Issue with data in cache

Hi,

I have performance issue on my couchbase cluster.

I don’t known why but memcached process crash. The result is :

  • High disk read, 8k per node
  • High CPU usage, > 80%
  • Cache miss ration, 100%

When I restart the server, it works correctly during ~20min

Other numbers :

  • we have available ram
  • 75 operation / second

Hi, sorry to hear that. What operating system are you on and what version of CB are you running?

I run couchbase 3.0.1 Community edition on ubuntu 14.04 (Amazon EC2 instance)

@matthew I have run cbcollect but I can’t undersatand the result.

Can I send them to you ?

I have detected an issue about item in cache on one node :
Node 1:
active docs resident : < 1% !
replica doc resident : 20%

Node 2:
active docs resident : 16%
replica doc resident : <1%

Node 3:
active docs resident : 20%
replica doc resident : 14%

For RAM usage:
Total Allocated: 37.5 GB
Total in Cluster: 37.5 GB
In Use: 19 GB
Unused: 18.5 GB

Hi fx_algrain,
Can you share the cbcollect logs with me? preferably via link as that would allow me to easy share them with the support team.

@fx_algrain

@martinesmann passed me logs from your cluster. Problems that I’m seeing on your server:

  • node has just 2 cores, minimum recommended is 4.
  • Transparent HugePages is enabled, recommendation is to disable it.
  • Bucket resident ratio is close to 0%, that can leads to loads of other problems.
  • background fetches from disk at peak is around 17K ops/sec per node, which is pretty high! and this is expected because of low residency. And if your disk IO capacity isn’t sufficient, you will see timeout errors.

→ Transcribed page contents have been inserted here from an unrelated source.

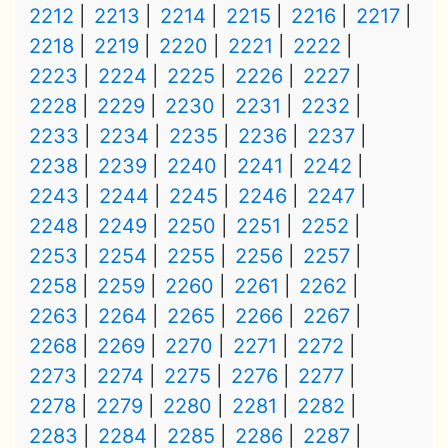
2212
2213
2214
2215
2216
2217
2218
2219
2220
2221
2222
2223
2224
2225
2226
2227
2228
2229
2230
2231
2232
2233
2234
2235
2236
2237
2238
2239
2240
2241
2242
2243
2244
2245
2246
2247
2248
2249
2250
2251
2252
2253
2254
2255
2256
2257
2258
2259
2260
2261
2262
2263
2264
2265
2266
2267
2268
2269
2270
2271
2272
2273
2274
2275
2276
2277
2278
2279
2280
2281
2282
2283
2284
2285
2286
2287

For info, we have add a new node : solve the issue but only during few days

I know about background fetch and it’s the issue. I want to solve them. I don’t understand why the server store more replica in memory and not active.
Also it’s same servers but we have more doc in RAM on the last server…

How to disable HugePage ?

Hi @fx_algrain,
This doc describes how to disable HugePage,
http://docs.couchbase.com/admin/admin/Install/rhel-installing.html

Hi everybody,

We continue to get the issue after upgrading servers (4 CPU + 30Go of RAM) .

We disable HugePage too.

But the problem continue. We have higher doc resident percentage.

I just try with new couchbase 4 and the issue still exist.

I get a great screenshot of the issue

No operations and disk fetch in while. I think it’s a bug in couchbase

It does appear to be. I’d recommend filing an issue and attaching a cbcollect_info. Also, if you have an enterprise subscription, you may want to raise awareness with Couchbase support since that’ll escalate getting the issue looked at.